CrowdDetectionEvaluator#

class CrowdDetectionEvaluator(groundtruth: Dataset, name: str | None = None, **predictions: Dataset)[source]#

Bases: DetectionEvaluatorBase

Class specialization for crowd detection and counting tasks. Note that the constructor is the same as the base Evaluator

See also

related tutorial

Constructor of the Evaluator object.

Parameters:
  • groundtruth – Dataset object representing the ground truth with annotations, image data and label_map

  • name – Name of Evaluator. If set to None, will be deduced from groundtruth’s dataset name

  • **predictions – keyword arguments for additional datasets to compare the groundtruth to. Its images must match the groundtruth dataset (see add_prediction_dataset method below).

Attributes

name: str | None#

Name of Evaluator. Can be deduced from groundtruth’s dataset name and will be used in export functions like DetectionEvaluator.to_fiftyone()

groundtruth: pd.DataFrame#

DataFrame comprising annotation data. Must have at least image_id column

predictions_dictionary: dict[str, pd.DataFrame]#

dictionary of DataFrames comprising prediction data. Must have at least image_id and confidence columns

images: pd.DataFrame#

DataFrame comprising image data. This dataframe should be referred to by both gt and predictions with the image_id column

images_root: Path#

Root folder where to grab images. Image filepath will be concatenation of images_root and their relative path

label_map: dict[int, str]#

Mapping from category_id to category_str. If used, is generally taken from the groundtruth Dataset. The prediction must be compatible with it

Methods

add_predictions(predictions_name, predictions)

Method to add predictions to the Evaluator from a dataframe.

add_predictions_dataset(predictions_name, ...)

Method to add predictions to the Evaluator from a Dataset object.

compute_count_error([groups, quantiles, ...])

Compute Count error metrics, both absolute (in number of objects found) and relative (with respect to groundtruth number of objects) with respect to confidence threshold.
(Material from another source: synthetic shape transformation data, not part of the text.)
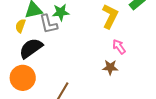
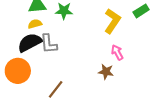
gray L-shape: (48, 24) -> (49, 44), moved
yellow semicircle: (20, 26) -> (35, 24), moved, turned 48

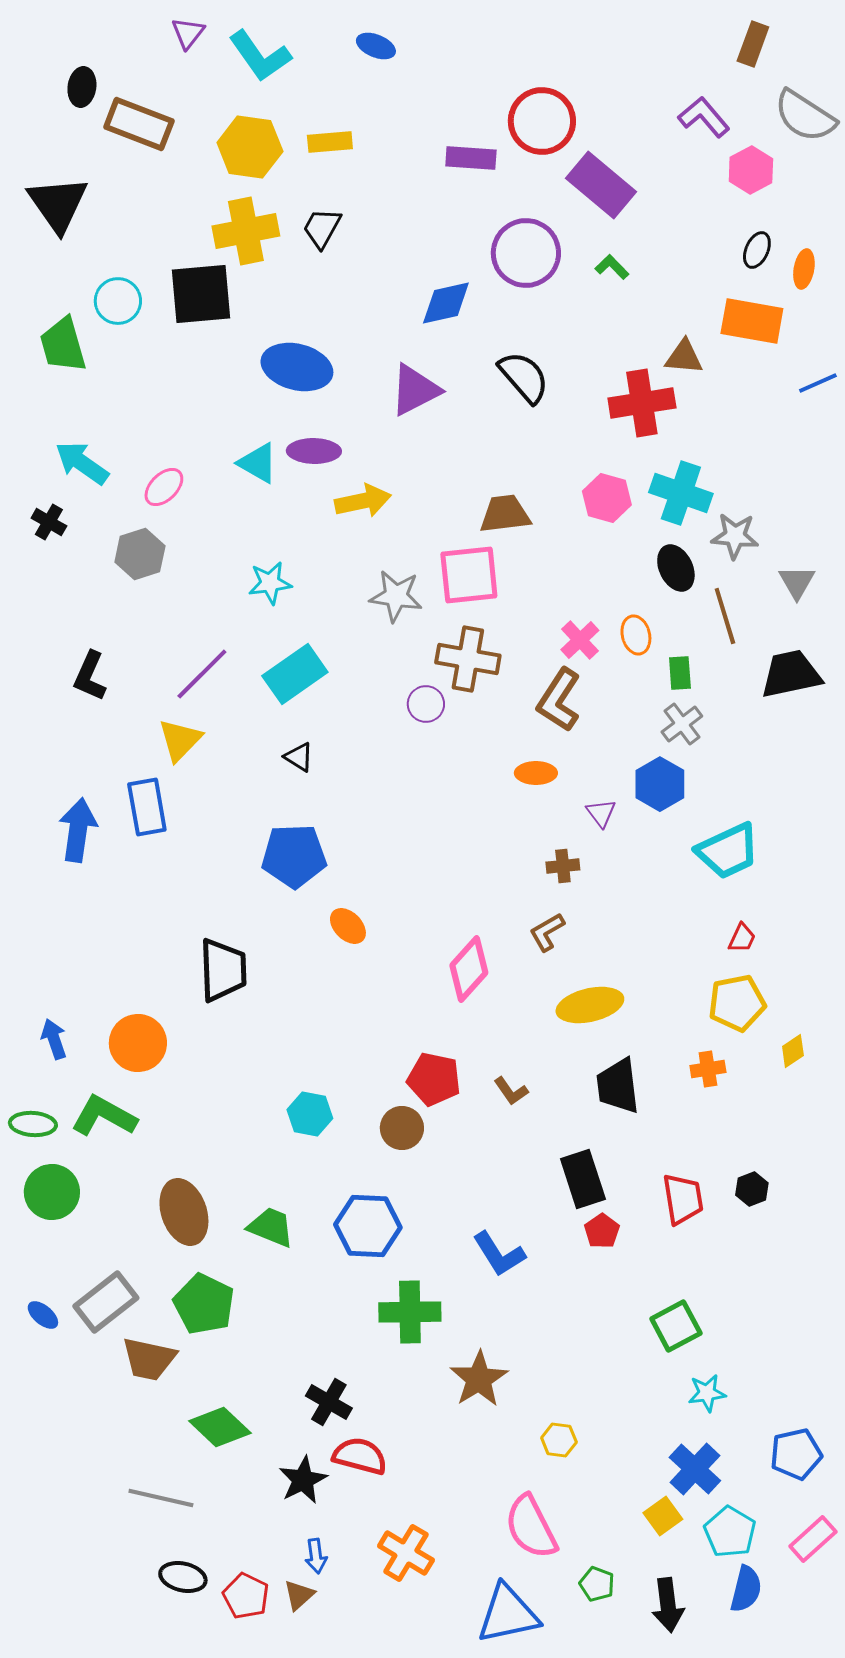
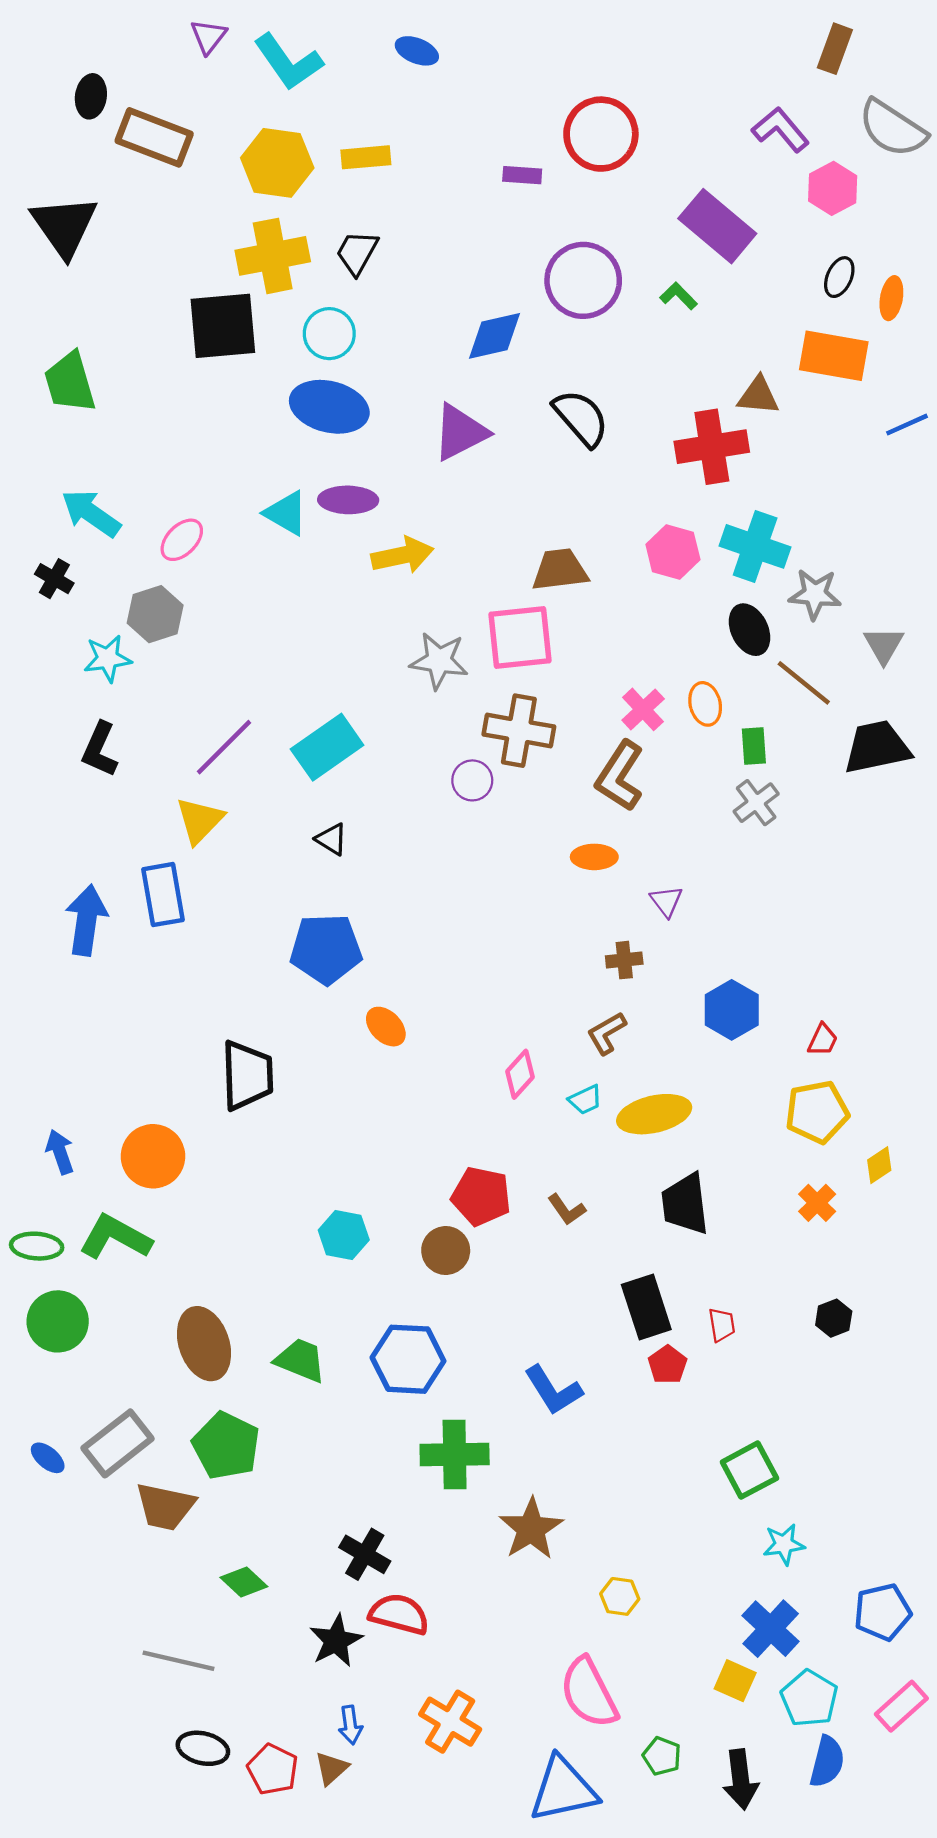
purple rectangle: (471, 158) -> (522, 175), size x0.7
purple rectangle: (601, 185) -> (717, 226), moved
cyan circle: (118, 301) -> (329, 334), moved
cyan star: (270, 583) -> (108, 658), moved
brown line: (725, 616) -> (804, 683), turned -34
blue hexagon: (660, 784) -> (732, 1010), moved
cyan trapezoid: (728, 851) -> (585, 1100), moved, size x0.5
pink diamond: (469, 969) -> (520, 1074), size x0.7
orange cross: (708, 1069) -> (817, 1203), moved, turned -36
red trapezoid: (683, 1199) -> (722, 1325), moved, size x0.6
green diamond: (220, 1427) -> (244, 1582), size x0.7
yellow square: (663, 1516) -> (735, 1681), turned -30

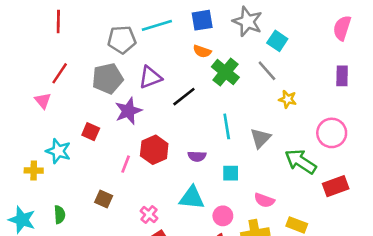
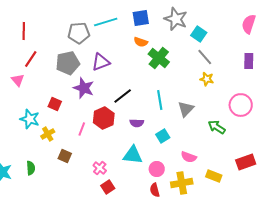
red line: (58, 22) -> (24, 31), moved
gray line: (267, 71) -> (205, 57), moved
black line: (184, 97) -> (123, 96), moved
purple star: (128, 111) -> (84, 88), turned -30
green arrow: (301, 161) -> (217, 127), size x0.7
yellow cross: (34, 171) -> (48, 134), moved, turned -32
cyan square: (231, 173) -> (163, 136), turned -32
red rectangle: (336, 186) -> (246, 162), moved

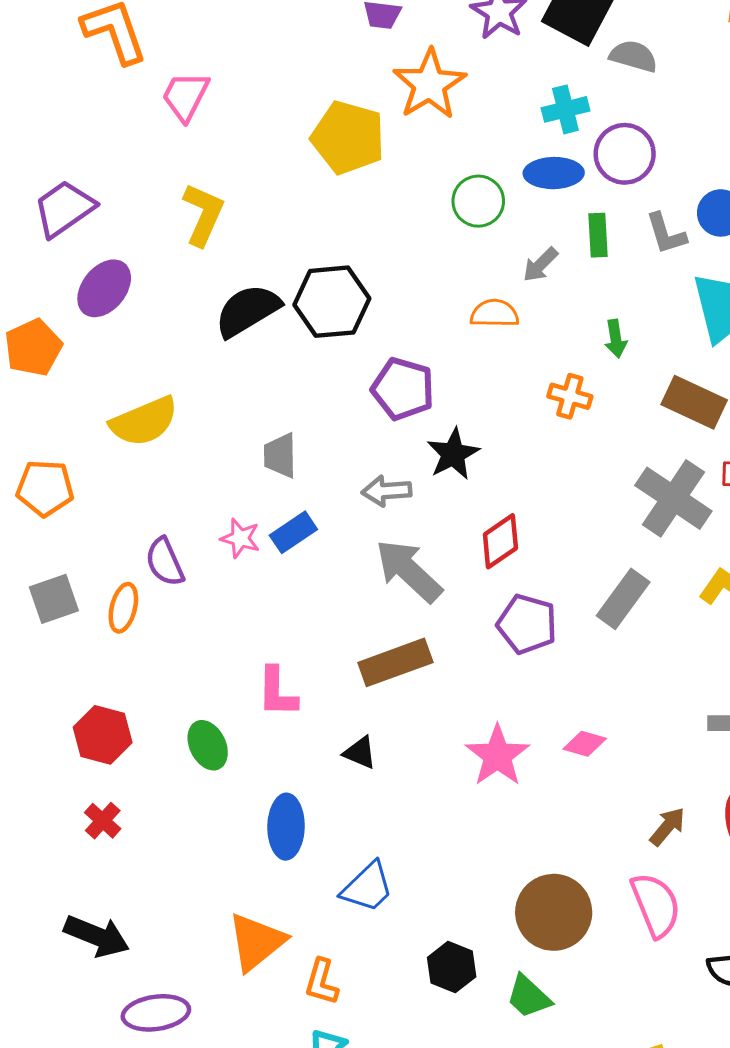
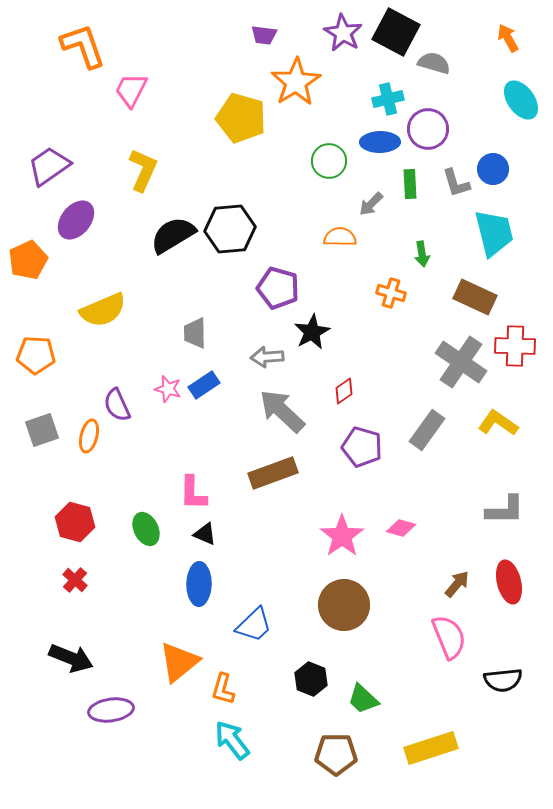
red diamond: (500, 541) -> (344, 391), size x0.7
black triangle: (360, 753) -> (205, 534), moved
brown circle: (554, 912) -> (344, 605), moved

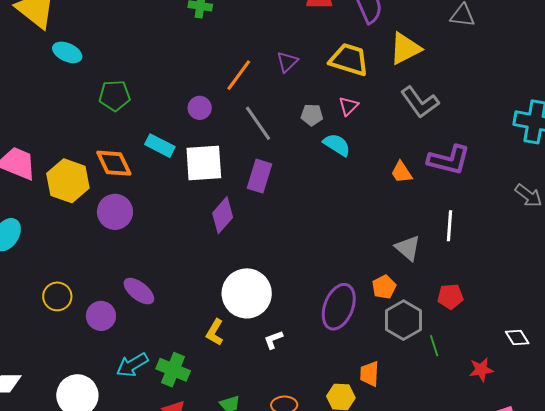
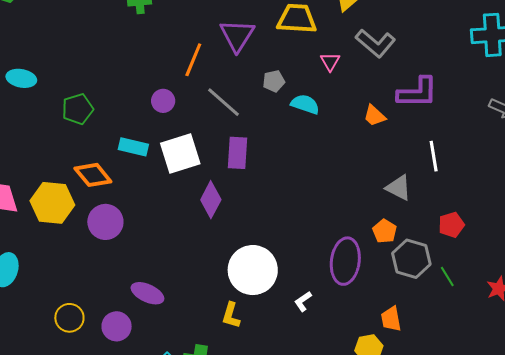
purple triangle: (287, 62) -> (237, 35), size x1.6
pink triangle: (348, 106) -> (330, 62), moved
white L-shape: (273, 340) -> (303, 301), moved

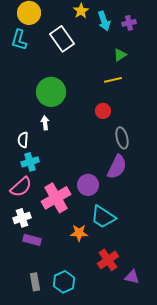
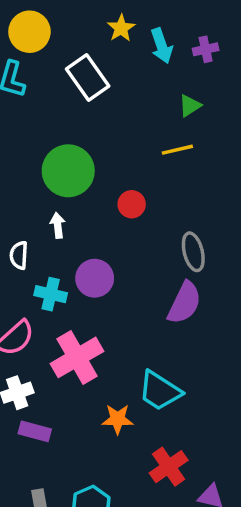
red circle: (103, 111) -> (132, 204), moved
cyan cross: (30, 162) -> (51, 294), moved, turned 30
purple circle: (88, 185) -> (95, 278), moved

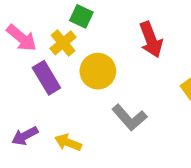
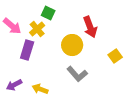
yellow circle: (98, 71) -> (72, 45), moved
purple rectangle: (46, 78) -> (27, 50), turned 48

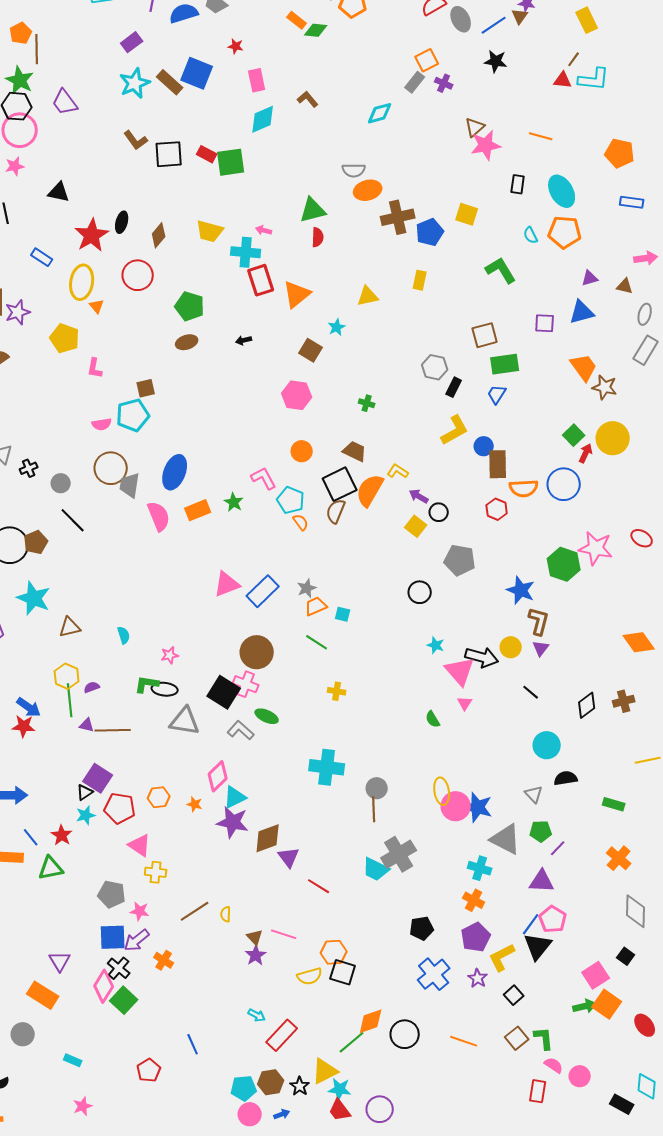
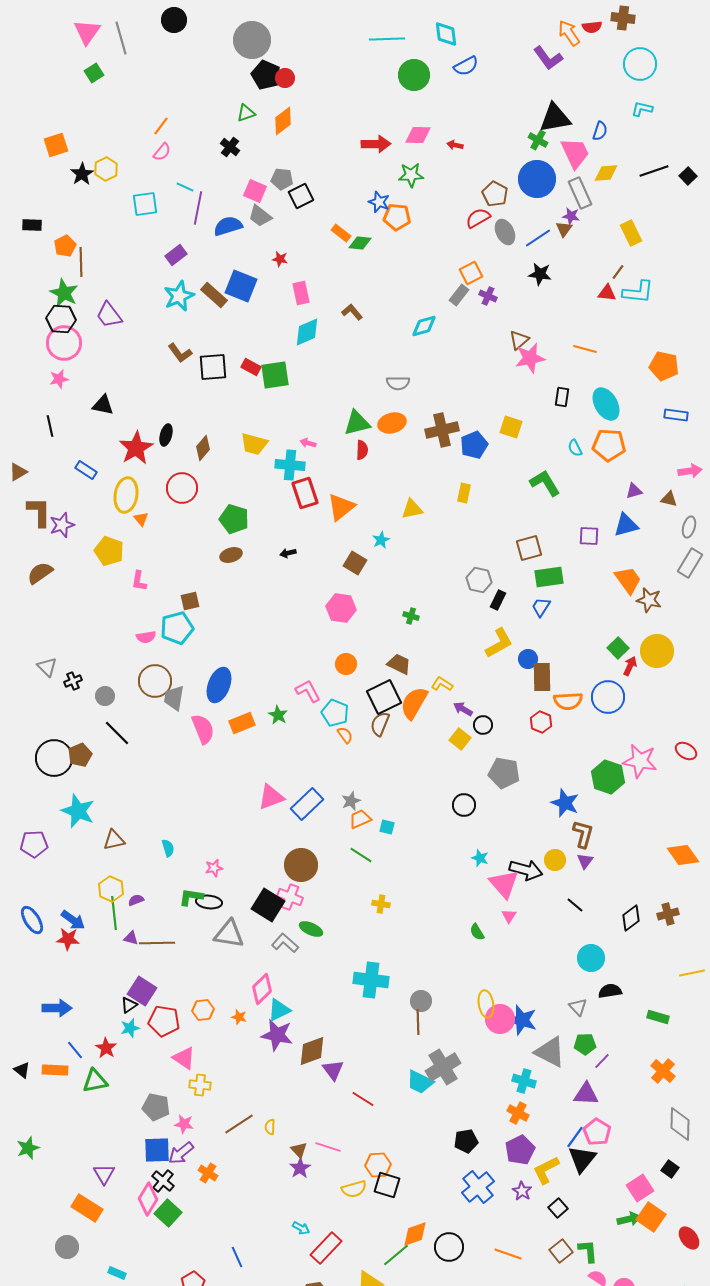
orange ellipse: (368, 190) -> (392, 423), moved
compute_normalized_precision_recall()

Compute nAP between detected points and ground truth according to the algorithm proposed in [Ref]

from_parquet(input_dir)

Class method to construct an instance of this class or a subclass.

get_annotations_attributes([predictions_name])

Get the name of columns related to annotations attributes.

get_image_attributes()

Get the name of columns related to image attributes.

to_fiftyone([name, record_fo_ids, existing])

Convert evaluator to fiftyone.

to_parquet(output_dir[, overwrite])

Save the current object to a folder containing parquet files for dataframes inside this object, and a metadata.yaml file for other attributes.